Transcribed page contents
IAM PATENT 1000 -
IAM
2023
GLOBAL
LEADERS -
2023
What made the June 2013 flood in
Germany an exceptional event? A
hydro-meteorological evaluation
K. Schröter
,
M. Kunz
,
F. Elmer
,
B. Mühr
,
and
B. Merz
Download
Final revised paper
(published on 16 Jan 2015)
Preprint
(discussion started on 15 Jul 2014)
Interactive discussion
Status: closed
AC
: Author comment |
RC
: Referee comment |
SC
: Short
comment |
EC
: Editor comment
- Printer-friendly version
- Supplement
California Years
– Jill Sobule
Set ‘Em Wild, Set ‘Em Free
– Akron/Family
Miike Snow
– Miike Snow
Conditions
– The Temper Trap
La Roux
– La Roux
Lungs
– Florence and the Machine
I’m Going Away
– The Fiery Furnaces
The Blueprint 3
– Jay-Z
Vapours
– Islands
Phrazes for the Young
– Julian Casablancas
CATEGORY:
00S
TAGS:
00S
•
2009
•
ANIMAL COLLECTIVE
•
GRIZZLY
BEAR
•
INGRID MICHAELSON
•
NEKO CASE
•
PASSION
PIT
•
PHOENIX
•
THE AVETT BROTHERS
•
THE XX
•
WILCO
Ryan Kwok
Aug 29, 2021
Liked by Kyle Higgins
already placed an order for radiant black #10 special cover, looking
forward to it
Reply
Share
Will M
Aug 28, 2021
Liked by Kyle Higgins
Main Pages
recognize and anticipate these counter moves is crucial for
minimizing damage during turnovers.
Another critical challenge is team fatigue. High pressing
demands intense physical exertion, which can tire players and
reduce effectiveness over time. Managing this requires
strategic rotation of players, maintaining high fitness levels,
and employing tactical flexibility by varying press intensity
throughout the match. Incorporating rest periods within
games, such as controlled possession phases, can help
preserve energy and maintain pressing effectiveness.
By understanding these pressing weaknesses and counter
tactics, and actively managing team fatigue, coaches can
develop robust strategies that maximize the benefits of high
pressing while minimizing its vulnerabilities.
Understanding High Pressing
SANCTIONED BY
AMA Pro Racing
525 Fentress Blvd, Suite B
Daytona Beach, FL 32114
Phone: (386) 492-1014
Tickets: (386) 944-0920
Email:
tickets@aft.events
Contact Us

■ **What needs to be done**:
Find the lines above holding the word "discussion" and show them.

■ **Solved problem**:
(discussion started on 15 Jul 2014)
Interactive discussion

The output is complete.